Monday, August 2, 2010

the day with the name

Today sucks.

It was one of those mornings when I decided to wake up on the third alarm instead of the first or second. So, I got up at 6:30. Then everything just went super slow. It really was the toaster. I put the bagel in and walk away, thinking its toasting. Then, I come back. Its not plugged in. Ok, fine I still have some time. I walk away, thinking its toasting... I was wrong again. Though the bagel was weighing the toaster slots down it was not toasting. Then its starts toasting. I start eating at 7:00. Let me explain the relevance of this time. I usually get in the shower at 7:00. Which puts me getting in my car at 7:20. This will get me to work 25 miles away somewhere in the neighborhood of 7:50. I get in the shower today at 7:16. I leave around 7:30. I will be on time, getting to work around 8:00. No, wrong again. Today, my Jeep decides is the best day for the, then unknown, cracked radiator house to spew antifreeze all over my engine; or at least for the effects to be felt. This rather inexpensive ($700 - shoot me in the face!) repair needs immediate attention; not to mention the other $500 I will need to fork out to fix the suspension soon. This is really my brother's jeep, seeing as I never really paid him for it, and I seeing as he may want it back I have to fix it anyway.
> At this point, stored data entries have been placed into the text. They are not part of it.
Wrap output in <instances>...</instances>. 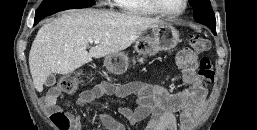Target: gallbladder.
<instances>
[{
    "mask_svg": "<svg viewBox=\"0 0 257 130\" xmlns=\"http://www.w3.org/2000/svg\"><path fill=\"white\" fill-rule=\"evenodd\" d=\"M55 83H56V77H55V75L51 74L50 76L47 77L44 84L47 87H51V86L55 85Z\"/></svg>",
    "mask_w": 257,
    "mask_h": 130,
    "instance_id": "bac80fb5",
    "label": "gallbladder"
}]
</instances>
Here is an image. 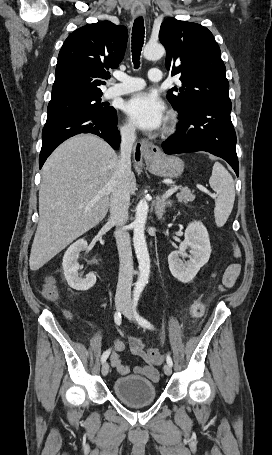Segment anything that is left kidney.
<instances>
[{
	"instance_id": "obj_1",
	"label": "left kidney",
	"mask_w": 272,
	"mask_h": 455,
	"mask_svg": "<svg viewBox=\"0 0 272 455\" xmlns=\"http://www.w3.org/2000/svg\"><path fill=\"white\" fill-rule=\"evenodd\" d=\"M190 254H187V250ZM211 254L209 235L200 221L190 223L185 230V239L179 250L170 253L168 264L171 274L182 283H189L204 266ZM189 258L183 262L181 258Z\"/></svg>"
}]
</instances>
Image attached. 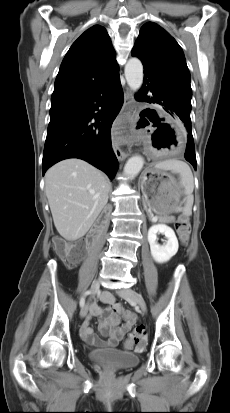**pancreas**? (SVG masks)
Returning a JSON list of instances; mask_svg holds the SVG:
<instances>
[{
  "label": "pancreas",
  "instance_id": "pancreas-1",
  "mask_svg": "<svg viewBox=\"0 0 230 413\" xmlns=\"http://www.w3.org/2000/svg\"><path fill=\"white\" fill-rule=\"evenodd\" d=\"M163 221H164V222H167V223H171V222L174 221V217H172V216L166 217V218L163 219Z\"/></svg>",
  "mask_w": 230,
  "mask_h": 413
}]
</instances>
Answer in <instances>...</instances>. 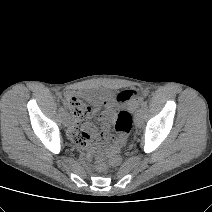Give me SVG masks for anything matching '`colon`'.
Masks as SVG:
<instances>
[{"label": "colon", "instance_id": "obj_1", "mask_svg": "<svg viewBox=\"0 0 212 212\" xmlns=\"http://www.w3.org/2000/svg\"><path fill=\"white\" fill-rule=\"evenodd\" d=\"M115 97L118 101L129 102L131 105H135L138 102V92L133 89L121 90ZM66 107L73 116H82L88 112V106L76 96L66 98ZM115 127L118 137L113 139L106 161L100 160L98 162L97 167L100 171L105 170L108 165L117 166L121 163L119 151L132 128L131 114L128 111L119 112Z\"/></svg>", "mask_w": 212, "mask_h": 212}]
</instances>
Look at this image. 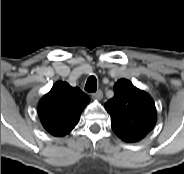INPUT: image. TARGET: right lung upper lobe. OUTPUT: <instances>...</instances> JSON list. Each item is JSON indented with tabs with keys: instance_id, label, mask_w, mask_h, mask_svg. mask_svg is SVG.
Here are the masks:
<instances>
[{
	"instance_id": "right-lung-upper-lobe-1",
	"label": "right lung upper lobe",
	"mask_w": 184,
	"mask_h": 174,
	"mask_svg": "<svg viewBox=\"0 0 184 174\" xmlns=\"http://www.w3.org/2000/svg\"><path fill=\"white\" fill-rule=\"evenodd\" d=\"M89 101V97L79 88L58 81L40 100L38 115L50 134L61 137L70 133L76 126Z\"/></svg>"
}]
</instances>
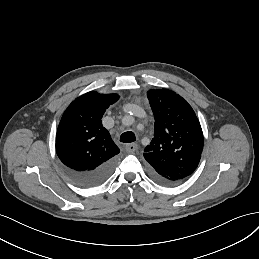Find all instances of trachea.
<instances>
[{
	"mask_svg": "<svg viewBox=\"0 0 259 259\" xmlns=\"http://www.w3.org/2000/svg\"><path fill=\"white\" fill-rule=\"evenodd\" d=\"M135 140H136L135 134L133 132H131V131L124 132L120 136V142H123V143H132Z\"/></svg>",
	"mask_w": 259,
	"mask_h": 259,
	"instance_id": "1",
	"label": "trachea"
}]
</instances>
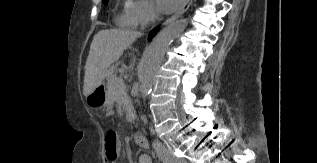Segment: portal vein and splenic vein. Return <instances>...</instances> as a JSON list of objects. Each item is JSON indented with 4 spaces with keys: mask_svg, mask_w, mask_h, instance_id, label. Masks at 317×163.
I'll return each mask as SVG.
<instances>
[{
    "mask_svg": "<svg viewBox=\"0 0 317 163\" xmlns=\"http://www.w3.org/2000/svg\"><path fill=\"white\" fill-rule=\"evenodd\" d=\"M117 84H118V86H120L121 88L124 87V82H123V80H117Z\"/></svg>",
    "mask_w": 317,
    "mask_h": 163,
    "instance_id": "1",
    "label": "portal vein and splenic vein"
}]
</instances>
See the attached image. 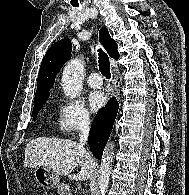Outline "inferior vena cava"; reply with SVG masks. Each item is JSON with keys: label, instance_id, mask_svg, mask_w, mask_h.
<instances>
[{"label": "inferior vena cava", "instance_id": "602c4592", "mask_svg": "<svg viewBox=\"0 0 189 195\" xmlns=\"http://www.w3.org/2000/svg\"><path fill=\"white\" fill-rule=\"evenodd\" d=\"M90 121L88 116H83L78 121L80 144L84 145L88 140Z\"/></svg>", "mask_w": 189, "mask_h": 195}]
</instances>
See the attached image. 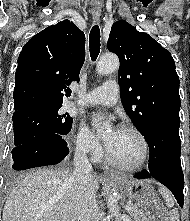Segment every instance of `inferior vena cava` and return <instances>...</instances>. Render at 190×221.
Instances as JSON below:
<instances>
[{
    "mask_svg": "<svg viewBox=\"0 0 190 221\" xmlns=\"http://www.w3.org/2000/svg\"><path fill=\"white\" fill-rule=\"evenodd\" d=\"M87 148L77 143L74 155L73 186L77 193V221H99V208L92 186V167Z\"/></svg>",
    "mask_w": 190,
    "mask_h": 221,
    "instance_id": "obj_1",
    "label": "inferior vena cava"
}]
</instances>
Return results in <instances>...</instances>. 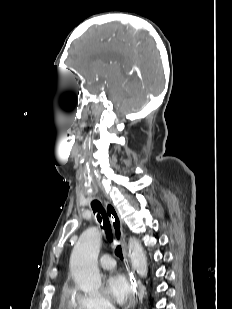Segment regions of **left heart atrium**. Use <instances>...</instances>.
<instances>
[{"instance_id": "obj_1", "label": "left heart atrium", "mask_w": 232, "mask_h": 309, "mask_svg": "<svg viewBox=\"0 0 232 309\" xmlns=\"http://www.w3.org/2000/svg\"><path fill=\"white\" fill-rule=\"evenodd\" d=\"M107 289L112 299L120 305L128 303L132 288L127 277L119 271L112 272L107 278Z\"/></svg>"}]
</instances>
Also, may I mention I detest my current job. The job I really want, that I have been interviewing for, is being elusive. The recruiter in their HR is not calling me back. She should be seeing as the person I interview with liked me and wants me to talk to the one last guy. The job, hopefully, will mean a pay grade increase, a shorter commute, a better work atmosphere, etc. The easiest way is to say, this grass doesn't just seem green, it doesn't matter because at least there's grass. I don't care if I'm going from a desert to a savanna after a wildfire, its still better. Though I doubt it will be like that, the guys I know that work there love it. Everyone loves it. It seems like a haven of worker zen, while I am scraping an existence in worker hell.

So, after an enjoyable weekend with my parents celebrating my grandmother's 85 birthday, I am back to hell and starting what is proving to be a horrible week. I am looking on the bright side though (you may not think so after this rant, you may not think it possible after this rant), and its not the "someone else has it worse" silver lining, it's this "can my week really get any worse?" I'm going to say that this is the worst and from here on out everything will just be so much better. Hey, even the annoying co-worker is on vacation. Now, if only my boss would go on a sudden and extended vacation, actually if he just took the rest of the day off I'd be happy.

Needless to say, I'm looking at Subaru's and I'm about to employ that idea that "someone has it worse" by trying to cheer myself up by checking out fmylife.com, and maybe I'll peruse that last night's text place, too.